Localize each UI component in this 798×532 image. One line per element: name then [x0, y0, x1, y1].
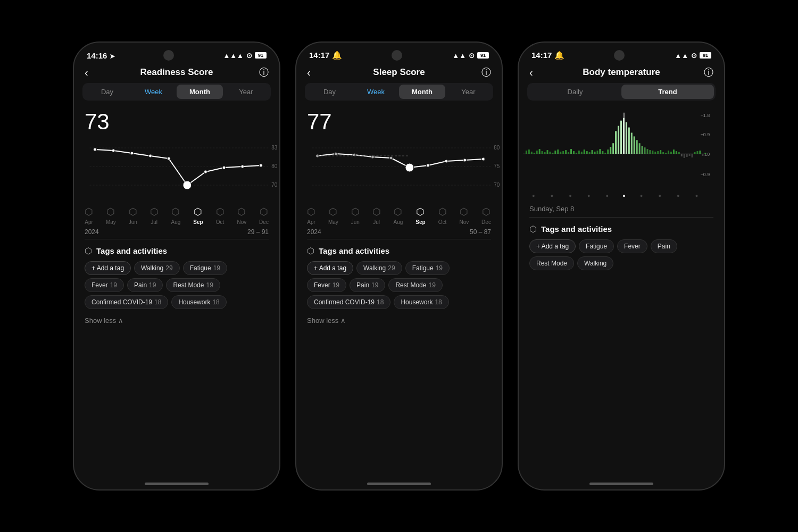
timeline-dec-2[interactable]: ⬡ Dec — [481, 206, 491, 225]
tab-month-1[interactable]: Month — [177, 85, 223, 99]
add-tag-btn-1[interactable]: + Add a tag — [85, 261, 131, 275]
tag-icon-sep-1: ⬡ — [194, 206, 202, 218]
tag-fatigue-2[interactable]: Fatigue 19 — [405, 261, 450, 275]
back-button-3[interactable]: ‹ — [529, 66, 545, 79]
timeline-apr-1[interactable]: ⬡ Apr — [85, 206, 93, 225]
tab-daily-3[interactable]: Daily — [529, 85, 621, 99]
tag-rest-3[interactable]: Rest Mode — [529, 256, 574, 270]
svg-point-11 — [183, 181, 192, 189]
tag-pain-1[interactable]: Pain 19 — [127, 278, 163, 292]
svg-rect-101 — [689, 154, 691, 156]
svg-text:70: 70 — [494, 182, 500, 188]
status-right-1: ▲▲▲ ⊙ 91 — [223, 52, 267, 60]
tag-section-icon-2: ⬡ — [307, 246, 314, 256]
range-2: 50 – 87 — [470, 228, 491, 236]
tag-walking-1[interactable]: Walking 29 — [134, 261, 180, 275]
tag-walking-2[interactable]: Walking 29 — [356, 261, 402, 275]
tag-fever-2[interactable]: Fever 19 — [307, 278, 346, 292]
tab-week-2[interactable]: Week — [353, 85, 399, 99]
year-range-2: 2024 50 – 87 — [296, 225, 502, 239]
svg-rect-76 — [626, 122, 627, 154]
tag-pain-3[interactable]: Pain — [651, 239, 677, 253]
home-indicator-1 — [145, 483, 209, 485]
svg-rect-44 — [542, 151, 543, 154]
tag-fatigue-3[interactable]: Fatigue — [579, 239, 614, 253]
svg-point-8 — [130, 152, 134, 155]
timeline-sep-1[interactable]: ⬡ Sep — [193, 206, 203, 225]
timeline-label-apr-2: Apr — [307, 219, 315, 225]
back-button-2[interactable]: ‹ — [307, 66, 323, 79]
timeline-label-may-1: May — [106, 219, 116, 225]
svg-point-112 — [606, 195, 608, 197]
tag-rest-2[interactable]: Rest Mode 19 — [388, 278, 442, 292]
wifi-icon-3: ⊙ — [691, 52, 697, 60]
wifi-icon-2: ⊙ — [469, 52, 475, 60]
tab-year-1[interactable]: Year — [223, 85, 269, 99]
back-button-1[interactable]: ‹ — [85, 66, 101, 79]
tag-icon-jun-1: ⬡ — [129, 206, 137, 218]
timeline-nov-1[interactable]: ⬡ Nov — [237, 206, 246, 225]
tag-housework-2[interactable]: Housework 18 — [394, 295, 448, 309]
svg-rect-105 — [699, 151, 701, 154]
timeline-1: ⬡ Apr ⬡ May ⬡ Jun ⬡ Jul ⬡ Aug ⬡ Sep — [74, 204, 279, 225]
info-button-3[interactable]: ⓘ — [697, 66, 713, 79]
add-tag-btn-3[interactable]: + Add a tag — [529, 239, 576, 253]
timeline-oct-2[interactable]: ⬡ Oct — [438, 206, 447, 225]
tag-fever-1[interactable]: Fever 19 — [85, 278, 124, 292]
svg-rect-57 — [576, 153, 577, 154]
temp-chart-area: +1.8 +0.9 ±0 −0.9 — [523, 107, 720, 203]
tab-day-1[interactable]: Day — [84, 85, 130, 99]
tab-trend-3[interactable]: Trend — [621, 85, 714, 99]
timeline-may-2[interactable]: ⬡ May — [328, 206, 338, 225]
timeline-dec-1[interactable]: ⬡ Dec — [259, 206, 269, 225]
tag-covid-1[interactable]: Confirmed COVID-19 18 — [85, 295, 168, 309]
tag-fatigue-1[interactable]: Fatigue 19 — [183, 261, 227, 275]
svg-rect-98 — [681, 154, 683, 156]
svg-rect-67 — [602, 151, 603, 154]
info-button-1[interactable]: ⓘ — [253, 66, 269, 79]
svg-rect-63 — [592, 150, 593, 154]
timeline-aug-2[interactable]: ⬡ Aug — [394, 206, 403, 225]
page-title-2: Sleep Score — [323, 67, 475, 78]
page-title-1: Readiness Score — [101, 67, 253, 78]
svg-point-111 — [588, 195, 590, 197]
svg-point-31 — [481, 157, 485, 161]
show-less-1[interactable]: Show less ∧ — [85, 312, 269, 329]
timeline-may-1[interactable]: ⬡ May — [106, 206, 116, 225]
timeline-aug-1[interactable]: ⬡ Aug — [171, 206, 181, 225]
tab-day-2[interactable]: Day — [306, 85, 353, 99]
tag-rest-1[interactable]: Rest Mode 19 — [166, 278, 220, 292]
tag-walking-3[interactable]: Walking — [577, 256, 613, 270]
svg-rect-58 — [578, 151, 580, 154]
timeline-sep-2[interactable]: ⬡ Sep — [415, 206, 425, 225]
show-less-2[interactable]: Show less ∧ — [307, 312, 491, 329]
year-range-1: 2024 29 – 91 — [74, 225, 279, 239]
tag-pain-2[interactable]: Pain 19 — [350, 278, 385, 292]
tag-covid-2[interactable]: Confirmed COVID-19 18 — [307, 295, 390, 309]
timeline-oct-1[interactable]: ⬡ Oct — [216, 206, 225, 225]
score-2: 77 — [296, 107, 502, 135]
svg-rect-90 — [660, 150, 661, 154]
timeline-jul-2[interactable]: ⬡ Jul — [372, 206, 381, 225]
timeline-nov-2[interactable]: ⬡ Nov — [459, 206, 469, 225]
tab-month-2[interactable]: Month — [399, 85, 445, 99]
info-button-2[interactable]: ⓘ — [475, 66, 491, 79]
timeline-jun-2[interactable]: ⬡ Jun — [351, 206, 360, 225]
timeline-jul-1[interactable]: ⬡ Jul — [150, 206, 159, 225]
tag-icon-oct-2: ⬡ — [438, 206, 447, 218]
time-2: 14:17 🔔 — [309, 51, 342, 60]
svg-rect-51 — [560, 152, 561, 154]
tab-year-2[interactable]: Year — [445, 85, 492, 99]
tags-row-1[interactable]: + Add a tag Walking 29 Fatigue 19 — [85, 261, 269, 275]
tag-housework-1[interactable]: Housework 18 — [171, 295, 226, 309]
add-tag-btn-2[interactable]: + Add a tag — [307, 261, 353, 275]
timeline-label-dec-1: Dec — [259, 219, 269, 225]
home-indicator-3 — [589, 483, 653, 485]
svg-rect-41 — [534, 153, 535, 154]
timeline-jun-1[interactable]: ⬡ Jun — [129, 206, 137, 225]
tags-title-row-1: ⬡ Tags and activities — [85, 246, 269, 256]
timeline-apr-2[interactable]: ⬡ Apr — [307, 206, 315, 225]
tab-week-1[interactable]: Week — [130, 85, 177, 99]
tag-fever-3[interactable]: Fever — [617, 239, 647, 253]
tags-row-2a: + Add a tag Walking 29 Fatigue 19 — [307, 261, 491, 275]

* * *

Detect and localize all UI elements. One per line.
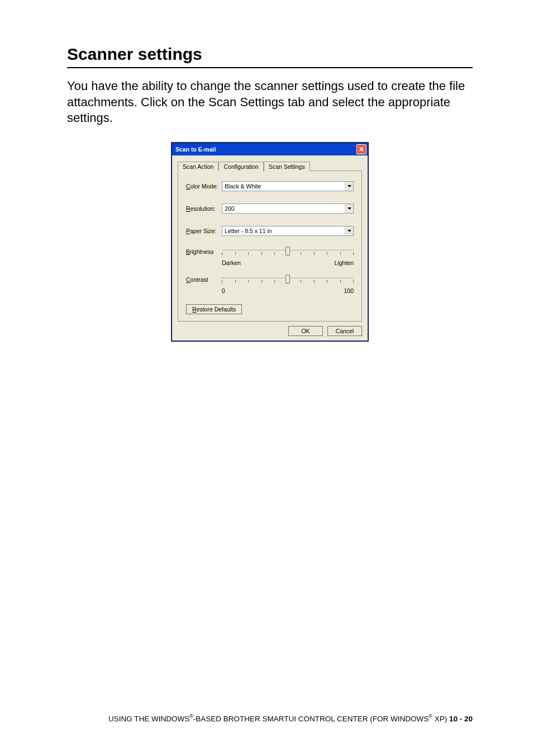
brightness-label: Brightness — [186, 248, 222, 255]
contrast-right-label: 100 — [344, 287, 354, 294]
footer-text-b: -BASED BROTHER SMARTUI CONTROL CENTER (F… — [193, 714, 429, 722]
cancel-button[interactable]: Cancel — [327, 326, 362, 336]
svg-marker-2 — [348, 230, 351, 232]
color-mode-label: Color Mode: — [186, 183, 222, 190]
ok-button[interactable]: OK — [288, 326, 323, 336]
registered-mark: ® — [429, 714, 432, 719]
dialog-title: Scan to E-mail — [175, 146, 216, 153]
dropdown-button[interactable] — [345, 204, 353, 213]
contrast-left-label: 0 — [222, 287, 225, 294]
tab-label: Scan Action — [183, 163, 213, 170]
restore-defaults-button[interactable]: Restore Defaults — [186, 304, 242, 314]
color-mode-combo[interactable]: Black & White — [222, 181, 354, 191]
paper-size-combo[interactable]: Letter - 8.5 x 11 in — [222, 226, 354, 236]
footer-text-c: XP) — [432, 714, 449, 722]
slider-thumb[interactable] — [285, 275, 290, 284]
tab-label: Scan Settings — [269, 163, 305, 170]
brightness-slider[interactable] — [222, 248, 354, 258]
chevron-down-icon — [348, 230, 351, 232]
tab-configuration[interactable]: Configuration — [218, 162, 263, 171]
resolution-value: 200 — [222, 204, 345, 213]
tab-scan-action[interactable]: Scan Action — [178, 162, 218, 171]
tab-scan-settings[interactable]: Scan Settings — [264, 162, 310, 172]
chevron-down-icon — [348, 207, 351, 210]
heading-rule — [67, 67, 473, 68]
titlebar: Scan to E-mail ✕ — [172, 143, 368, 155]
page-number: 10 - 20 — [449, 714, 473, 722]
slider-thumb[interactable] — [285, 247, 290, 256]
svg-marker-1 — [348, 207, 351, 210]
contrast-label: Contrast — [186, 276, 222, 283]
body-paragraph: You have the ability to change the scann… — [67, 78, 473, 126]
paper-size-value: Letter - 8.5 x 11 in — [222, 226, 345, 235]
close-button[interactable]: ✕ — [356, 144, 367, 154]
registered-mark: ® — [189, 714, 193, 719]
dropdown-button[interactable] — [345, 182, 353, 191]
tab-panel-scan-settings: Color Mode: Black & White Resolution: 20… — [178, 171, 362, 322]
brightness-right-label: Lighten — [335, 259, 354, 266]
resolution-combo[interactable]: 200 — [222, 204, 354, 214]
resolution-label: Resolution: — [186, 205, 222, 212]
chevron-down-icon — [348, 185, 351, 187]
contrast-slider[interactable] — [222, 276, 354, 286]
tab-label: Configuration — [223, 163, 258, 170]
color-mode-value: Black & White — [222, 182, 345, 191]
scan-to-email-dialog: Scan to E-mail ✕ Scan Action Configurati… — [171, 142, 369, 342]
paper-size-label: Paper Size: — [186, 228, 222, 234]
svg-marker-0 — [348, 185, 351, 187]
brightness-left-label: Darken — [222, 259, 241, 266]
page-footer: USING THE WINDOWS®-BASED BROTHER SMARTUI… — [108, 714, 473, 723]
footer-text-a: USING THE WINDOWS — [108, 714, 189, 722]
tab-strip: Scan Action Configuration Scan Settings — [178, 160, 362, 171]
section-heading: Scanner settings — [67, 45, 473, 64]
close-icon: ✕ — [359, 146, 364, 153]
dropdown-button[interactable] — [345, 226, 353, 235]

* * *

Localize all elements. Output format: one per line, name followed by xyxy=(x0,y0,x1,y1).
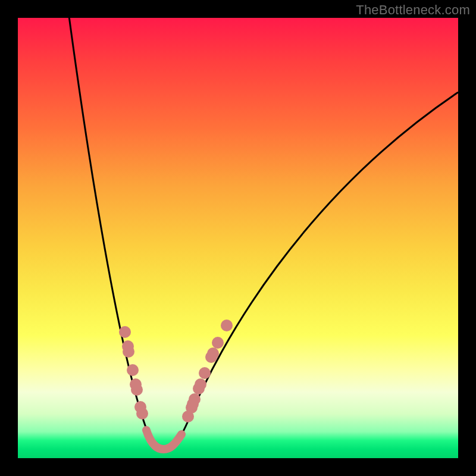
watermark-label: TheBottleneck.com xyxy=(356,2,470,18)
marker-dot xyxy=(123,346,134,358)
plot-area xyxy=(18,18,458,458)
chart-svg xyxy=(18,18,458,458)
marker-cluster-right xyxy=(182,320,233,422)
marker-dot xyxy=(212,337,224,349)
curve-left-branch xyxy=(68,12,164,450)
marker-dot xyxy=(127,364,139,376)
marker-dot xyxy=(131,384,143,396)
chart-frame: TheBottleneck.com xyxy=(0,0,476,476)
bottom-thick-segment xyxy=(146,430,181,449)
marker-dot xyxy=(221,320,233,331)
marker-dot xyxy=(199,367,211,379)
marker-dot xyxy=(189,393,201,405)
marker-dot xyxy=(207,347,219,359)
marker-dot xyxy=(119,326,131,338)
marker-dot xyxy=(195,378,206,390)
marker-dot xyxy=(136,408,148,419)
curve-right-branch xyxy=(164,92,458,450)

* * *

The expected answer is every line in the data above that carries the string "heading".

→ ANSWER FOR THE TASK:
heading-rule — [67, 67, 473, 68]
section-heading: Scanner settings — [67, 45, 473, 64]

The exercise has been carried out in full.